Non è una domanda nuova. Anzi, è la questione cui si può ricondurre tutta la vicenda del rapimento illegale di Abu Omar. Ora pare che al quesito stia cercando di dare una nuova risposta il presidente del Copaco, Claudio Scajola, il quale - stando a quanto dichiarato ieri a La Stampa in una intervista - propone che, se necessario per la sicurezza nazionale, «il presidente del Consiglio deve poter autorizzare agli 007 anche azioni extra leges».

Sembra la soluzione più facile per risolvere per il futuro (e in qualche modo per il passato) il nodo politico di fronte a cui la vicenda Pollari ha messo la classe politica e i cittadini.

Dopo l'11 settembre, è noto, la lotta al terrorismo è stata cambiata dalla natura stessa del terrorismo, internazionale, tecnologico, pieno di denaro e a forte base ideologica. In questo adeguarsi, le strutture stesse degli apparati sono state messe sotto pressione. Con i conseguenti dilemmi etici che ben conosciamo per le nostre democrazie. Dilemmi che poi si riducono ad uno: per lottare contro i terroristi è giusto divenire in qualche modo come loro?

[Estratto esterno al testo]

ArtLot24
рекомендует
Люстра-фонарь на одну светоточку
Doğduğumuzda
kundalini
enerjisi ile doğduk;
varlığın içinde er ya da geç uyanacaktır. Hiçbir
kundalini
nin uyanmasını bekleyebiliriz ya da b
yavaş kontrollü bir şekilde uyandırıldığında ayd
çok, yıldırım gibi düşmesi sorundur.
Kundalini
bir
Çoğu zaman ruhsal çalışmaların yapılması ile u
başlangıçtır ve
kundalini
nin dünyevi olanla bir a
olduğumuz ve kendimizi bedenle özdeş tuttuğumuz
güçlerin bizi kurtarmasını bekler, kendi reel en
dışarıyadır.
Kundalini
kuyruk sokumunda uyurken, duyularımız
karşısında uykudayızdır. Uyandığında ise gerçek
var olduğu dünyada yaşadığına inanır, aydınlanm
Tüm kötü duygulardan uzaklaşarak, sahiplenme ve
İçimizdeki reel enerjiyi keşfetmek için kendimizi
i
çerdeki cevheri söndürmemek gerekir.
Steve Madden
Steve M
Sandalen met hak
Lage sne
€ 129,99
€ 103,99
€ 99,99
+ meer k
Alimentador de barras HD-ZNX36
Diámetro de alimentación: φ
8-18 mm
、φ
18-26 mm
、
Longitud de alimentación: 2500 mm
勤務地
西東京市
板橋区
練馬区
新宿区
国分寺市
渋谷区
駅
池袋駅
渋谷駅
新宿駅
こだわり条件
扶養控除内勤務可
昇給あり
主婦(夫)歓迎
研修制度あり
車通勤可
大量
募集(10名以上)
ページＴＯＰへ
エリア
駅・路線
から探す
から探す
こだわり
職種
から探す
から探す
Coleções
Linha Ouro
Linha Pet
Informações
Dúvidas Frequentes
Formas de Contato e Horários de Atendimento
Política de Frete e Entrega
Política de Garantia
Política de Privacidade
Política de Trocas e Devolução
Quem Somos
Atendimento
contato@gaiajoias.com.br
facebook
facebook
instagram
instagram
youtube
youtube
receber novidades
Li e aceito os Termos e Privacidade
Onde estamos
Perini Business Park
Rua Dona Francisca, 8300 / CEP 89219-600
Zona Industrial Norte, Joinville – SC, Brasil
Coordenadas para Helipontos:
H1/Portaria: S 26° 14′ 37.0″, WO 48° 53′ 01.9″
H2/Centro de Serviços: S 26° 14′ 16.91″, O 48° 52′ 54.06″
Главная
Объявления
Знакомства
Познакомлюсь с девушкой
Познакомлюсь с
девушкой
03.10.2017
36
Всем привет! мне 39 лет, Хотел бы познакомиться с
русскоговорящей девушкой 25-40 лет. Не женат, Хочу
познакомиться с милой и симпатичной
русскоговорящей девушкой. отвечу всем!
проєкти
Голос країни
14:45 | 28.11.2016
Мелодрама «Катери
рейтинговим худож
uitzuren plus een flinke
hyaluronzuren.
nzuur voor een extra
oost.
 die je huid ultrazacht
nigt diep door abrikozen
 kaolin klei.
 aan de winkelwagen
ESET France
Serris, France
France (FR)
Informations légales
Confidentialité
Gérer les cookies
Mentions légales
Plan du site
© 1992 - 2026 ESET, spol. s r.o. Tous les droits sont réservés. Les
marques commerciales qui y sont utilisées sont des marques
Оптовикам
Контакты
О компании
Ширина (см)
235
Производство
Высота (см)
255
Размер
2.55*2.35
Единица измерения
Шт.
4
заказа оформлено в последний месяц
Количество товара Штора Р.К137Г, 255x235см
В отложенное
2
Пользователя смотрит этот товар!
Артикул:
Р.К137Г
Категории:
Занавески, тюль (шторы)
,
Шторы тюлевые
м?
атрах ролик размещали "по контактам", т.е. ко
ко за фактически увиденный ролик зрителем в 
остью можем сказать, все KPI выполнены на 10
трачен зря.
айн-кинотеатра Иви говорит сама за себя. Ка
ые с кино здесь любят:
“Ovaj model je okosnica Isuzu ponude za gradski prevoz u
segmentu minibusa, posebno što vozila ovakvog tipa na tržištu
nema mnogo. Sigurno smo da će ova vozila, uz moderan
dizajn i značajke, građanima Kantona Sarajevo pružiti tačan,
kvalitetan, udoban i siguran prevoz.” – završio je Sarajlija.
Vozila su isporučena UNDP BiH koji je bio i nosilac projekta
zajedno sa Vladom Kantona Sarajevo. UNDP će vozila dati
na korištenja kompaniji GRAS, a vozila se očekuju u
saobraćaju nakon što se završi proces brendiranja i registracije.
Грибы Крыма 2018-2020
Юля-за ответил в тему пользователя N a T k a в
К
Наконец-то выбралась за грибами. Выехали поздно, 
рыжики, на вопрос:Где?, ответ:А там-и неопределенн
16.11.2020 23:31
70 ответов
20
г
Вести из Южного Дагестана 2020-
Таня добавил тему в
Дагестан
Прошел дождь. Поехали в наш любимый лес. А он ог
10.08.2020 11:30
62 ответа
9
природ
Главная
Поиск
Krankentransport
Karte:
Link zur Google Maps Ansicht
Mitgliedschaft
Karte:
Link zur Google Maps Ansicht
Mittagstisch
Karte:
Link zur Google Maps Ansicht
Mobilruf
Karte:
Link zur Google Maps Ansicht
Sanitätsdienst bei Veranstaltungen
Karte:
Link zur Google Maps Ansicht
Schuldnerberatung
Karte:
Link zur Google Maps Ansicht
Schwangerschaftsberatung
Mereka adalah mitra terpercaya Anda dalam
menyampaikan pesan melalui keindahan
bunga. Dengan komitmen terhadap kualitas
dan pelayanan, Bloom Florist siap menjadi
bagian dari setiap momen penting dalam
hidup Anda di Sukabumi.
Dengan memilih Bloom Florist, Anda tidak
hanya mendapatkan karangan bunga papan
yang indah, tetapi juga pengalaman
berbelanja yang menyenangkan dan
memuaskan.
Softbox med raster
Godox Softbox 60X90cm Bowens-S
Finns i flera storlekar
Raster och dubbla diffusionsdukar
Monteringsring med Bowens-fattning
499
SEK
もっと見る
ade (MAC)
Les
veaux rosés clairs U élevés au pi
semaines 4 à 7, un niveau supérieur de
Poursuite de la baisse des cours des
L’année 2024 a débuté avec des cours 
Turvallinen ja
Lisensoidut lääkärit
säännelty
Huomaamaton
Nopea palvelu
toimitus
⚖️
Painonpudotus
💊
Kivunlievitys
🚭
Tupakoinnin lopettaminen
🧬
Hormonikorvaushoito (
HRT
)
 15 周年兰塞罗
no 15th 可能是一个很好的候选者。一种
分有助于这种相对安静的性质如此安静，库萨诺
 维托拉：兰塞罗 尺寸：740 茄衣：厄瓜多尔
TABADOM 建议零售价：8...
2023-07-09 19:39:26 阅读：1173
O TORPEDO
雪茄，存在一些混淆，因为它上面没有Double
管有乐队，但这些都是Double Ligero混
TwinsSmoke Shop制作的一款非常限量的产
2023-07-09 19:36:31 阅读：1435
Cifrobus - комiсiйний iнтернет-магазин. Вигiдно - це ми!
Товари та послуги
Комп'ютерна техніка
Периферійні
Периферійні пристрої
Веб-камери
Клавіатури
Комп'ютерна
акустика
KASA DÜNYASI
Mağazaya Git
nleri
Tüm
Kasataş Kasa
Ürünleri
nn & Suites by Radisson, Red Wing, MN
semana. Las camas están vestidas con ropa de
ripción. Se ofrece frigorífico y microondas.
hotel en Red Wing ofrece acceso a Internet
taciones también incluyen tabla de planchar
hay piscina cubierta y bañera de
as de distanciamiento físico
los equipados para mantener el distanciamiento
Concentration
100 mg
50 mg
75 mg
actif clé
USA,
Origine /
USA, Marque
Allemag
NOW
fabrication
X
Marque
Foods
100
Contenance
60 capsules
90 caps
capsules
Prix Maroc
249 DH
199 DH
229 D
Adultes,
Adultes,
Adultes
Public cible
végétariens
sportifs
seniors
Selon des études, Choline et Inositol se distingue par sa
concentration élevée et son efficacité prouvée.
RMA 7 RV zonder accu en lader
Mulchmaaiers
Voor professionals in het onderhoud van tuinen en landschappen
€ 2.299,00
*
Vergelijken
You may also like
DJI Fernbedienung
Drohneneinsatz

Da qui la questione di Guantanamo, di Abu Ghraib (è lecita la tortura se si tratta di avere informazioni che salvano vite umane?), la questione dei voli illegali Cia, e, infine, delle rendition di terroristi su cui è inciampato il Sismi italiano.

In questo senso è abbastanza evidente che il caso Pollari nasce e si sviluppa in un contesto internazionale, e che non è la «deviazione» di un solo servizio, quello italiano.

L'onorevole Scajola oggi pensa che un buon modo per risolvere questi dilemmi sia, come si diceva, separare le operazioni «sporche» dalla normalità legale dei servizi. In realtà questa distinzione è: 1) una brutale sottrazione del potere di controllo del Parlamento. Se infatti la responsabilità delle azioni più delicate è solo nelle mani del Premier, esattamente cosa rimane nelle mani del controllo pubblico?; 2) è una sottrazione del potere di controllo dei cittadini: in merito ai nuovi dilemmi etici - è giusta la tortura, o il rapimento, o l’abolizione della privacy in nome della sicurezza? - è la opinione pubblica a dover decidere prima che si adottino in segreto nuove regole; 3) infine creare un settore di operazioni illegali da autorizzare di volta in volta, sottrae gli 007 alla copertura totale del contesto giuridico. Degradandoli da servitori dello Stato - che sono tali perché sempre garantiti dalla legalità democratica - a delinquenti autorizzati, appunto.

La strada più difficile rimane invece quella esattamente contraria. Se il mondo è davvero cambiato, se viviamo in una guerra permanente strisciante, se le definizioni delle nostre strutture democratiche e dei nostri principi sono divenute dei limiti, se ne deve discutere, e si deve decidere in pubblico se superare i limiti, se confermarne altri e come. Rendendo comunque legali, cioè definiti da un nuovo contesto legislativo, eventuali nuovi modus operandi, se se ne adottano.

Negli Stati Uniti e in Inghilterra sono state approvate nuove misure che hanno violato vecchie barriere - la privacy, il diritto alla libertà di opinione, in alcuni casi si è arrivati molto vicino persino a violare il rispetto razziale (con i cosiddetti profiles) e la libertà di culto. Sono state misure molto controverse. Ma tant'è. La controversia è la regola della trasparenza. I cittadini infatti hanno il diritto di rimanere consapevoli. E gli 007 hanno il diritto a non divenire una banda extramoenia.